The Book of Longings(56)




xiii.


One fall morning, I vomited my breakfast. Even after my stomach emptied, I remained bent over the waste pot retching plain air. When the heaving subsided, I washed my face, cleaned the spatter from my tunic, then went on slow, solemn feet to find my aunt. The blackseed oil had finally failed me.

Over the past few years, the compound had begun to spill over with people. Salome’s husband had died, and we’d all traveled to Besara for the funeral banquet, then brought her home, childless and bereft, her husband’s meager properties having gone to his brother. The following year, Simon’s wife, Berenice, had arrived, and then came a baby, to which Judith had responded by producing her third. Now there would be one more.

It wasn’t long past daybreak, and Jesus was off in the hills with his prayer shawl. I was glad he was absent—I didn’t want him to see my stricken face.

Yaltha was sitting on the floor of the storeroom eating chickpeas and garlic. The smell convulsed my stomach and nearly sent me back to the waste pot. After she set aside the bowl and its vile-smelling contents, I lay down beside her, resting my head in her lap. I said, “I’m with child.”

She rubbed my back and neither of us spoke for a while. Then she asked, “And you are certain?”

“My bleeding is late, but I gave it little thought—it has been late many times. It wasn’t until I retched my breakfast that I knew. I’m pregnant, I know it.” I sat up, suddenly a little frantic. “Jesus will be back from his prayers soon, and I can’t tell him, not yet, not when I’m like this.” I felt possessed by a strange, almost debilitating numbness. Beneath it, though, disappointment, fear, and anger rattled against some lid inside me.

“Give yourself the time you need. If he questions your demeanor, say your belly is unsettled. There’s truth in that.”

I got to my feet. “For six years I’ve swallowed that hellish oil,” I said, the anger leaking out. “Why would it fail me now?”

“No preventative is perfect.” She gave me a mischievous look. “And you have certainly tested the limits of it.”



* * *



? ? ?

JESUS TRAVELED TO TABOR the following day to find work, returning four days later. I met him at the gate, kissed his cheeks and hands, then his lips. “You are in need of a haircut,” I said.

The sun was going down, a tiny rampage of color in the sky—red, orange, indigo. He squinted at it and the smile formed, the one I loved. “Am I?” he said. His locks hung about his shoulders. He combed through them with his fingers. “I thought my hair was just right.”

“Then I’m sorry to tell you that tomorrow morning I will accompany you into the hills and wait while you pray, and then I shall cut your hair.”

“I’ve always cut my own hair,” he said, giving me a curious look.

“Which explains why it’s so unkempt,” I teased.

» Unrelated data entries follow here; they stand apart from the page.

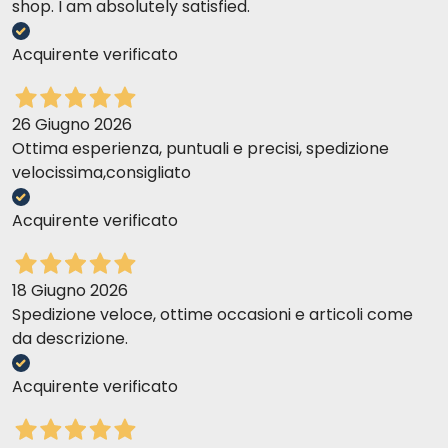
shop. I am absolutely satisfied.
Sara F
24-03-2017
Ordine arrivato in 1gg... ottimo servizio. Il prodotto lo conosco già e
Acquirente verificato
lo consiglio.
26 Giugno 2026
filomena c
20-03-2017
Ottima esperienza, puntuali e precisi, spedizione
buono
velocissima,consigliato
Acquirente verificato
Giovanni R
06-03-2017
E un prodotto consigliato da mio veterinario, è il secondo anno
che lo uso sui miei cani e per il momento non ho riscontrato
18 Giugno 2026
problemi di alcun tipo.
Spedizione veloce, ottime occasioni e articoli come
da descrizione.
Monica V
03-10-2016
Acquirente verificato
Ottimo prodotto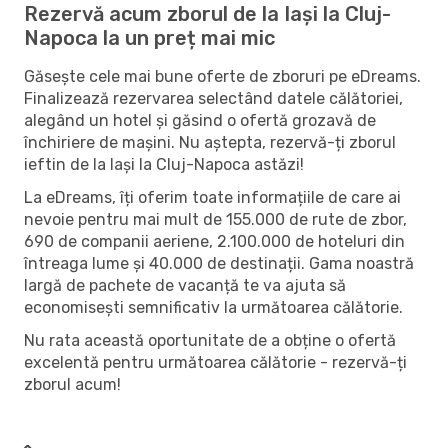
Rezervă acum zborul de la Iași la Cluj-
Napoca la un preț mai mic
Găsește cele mai bune oferte de zboruri pe eDreams.
Finalizează rezervarea selectând datele călătoriei,
alegând un hotel și găsind o ofertă grozavă de
închiriere de mașini. Nu aștepta, rezervă-ți zborul
ieftin de la Iași la Cluj-Napoca astăzi!
La eDreams, îți oferim toate informațiile de care ai
nevoie pentru mai mult de 155.000 de rute de zbor,
690 de companii aeriene, 2.100.000 de hoteluri din
întreaga lume și 40.000 de destinații. Gama noastră
largă de pachete de vacanță te va ajuta să
economisești semnificativ la următoarea călătorie.
Nu rata această oportunitate de a obține o ofertă
excelentă pentru următoarea călătorie - rezervă-ți
zborul acum!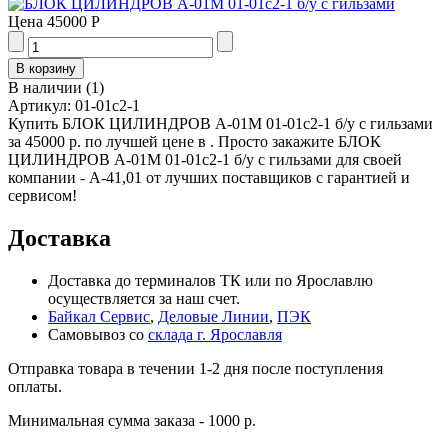
Цена
45000 Р
В наличии
(
1
)
Артикул:
01-01с2-1
Купить БЛОК ЦИЛИНДРОВ А-01М 01-01с2-1 б/у с гильзами
за 45000 р. по лучшей цене в . Просто закажите БЛОК
ЦИЛИНДРОВ А-01М 01-01с2-1 б/у с гильзами для своей
компании - А-41,01 от лучших поставщиков с гарантией и
сервисом!
Доставка
Доставка до терминалов ТК или по Ярославлю
осуществляется за наш счет.
Байкал Сервис
,
Деловые Линии
,
ПЭК
Самовывоз со
склада г. Ярославля
Отправка товара в течении 1-2 дня после поступления
оплаты.
Минимальная сумма заказа - 1000 р.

I wanted a way to steal him away from the compound, that was all—away from all the people and the busyness so we could be alone and uninterrupted. I felt like he guessed this, that he sensed I had some other intention besides his hair.

“I’m happy you’re home,” I added.

He lifted me up then and swung me about, which precipitated a wave of nausea. My unsettled stomach, as Yaltha had called it, didn’t confine itself to the mornings. I closed my eyes and pressed my hand to my mouth, letting the other one float instinctively to the new little mound of my belly.

He watched me in that deep, probing way of his.

“Are you well?” he asked.

“Yes, only a little tired.”

“Then we’ll go and rest.” But he lingered, gazing at the bloodshot sky. “Look,” he said and pointed to the east, where a slivered moon rose, so pale it seemed like nothing more than a winter breath. “The sun is setting while the moon rises.”

He said the words in a deliberate way, and I felt like I knew what he was saying, that this was a sign to us. My mind flashed to the story of Isis that Yaltha had told Tabitha and me so long ago. Think of it, she’d said. Some part of you might die and a new self will rise up to take its place.

It seemed I was seeing my old life die before me in a splurge of color and a faint new life rising up. It was a thing of wonder, and the anguish I’d felt over having the child left me.



* * *



? ? ?

“DON’T TRIM TOO MUCH,” he said.

“Like Samson, do you believe your strength lies in your hair?” I asked.

“Like Delilah, are you bent on shearing me?”

Our banter was trifling and playful, but there was a thin layer of tension beneath it, as if we were both waiting to let out our breaths.

Earlier, we’d found a grassy hillock on which to sit and he’d left me while he went apart to pray, but he’d come back sooner than I’d expected—I doubt he could’ve repeated the Shema more than a dozen times. I’d brought Yaltha’s Egyptian scissors. I held up the long bronze blades.

“I trust you know how to work this thing,” he said. “I’m at your mercy.”

Kneeling behind him, I squeezed the blades, snipping off the ends of his hair. They drifted down like dark, curled wood shavings. I could smell his skin, brown and earthen.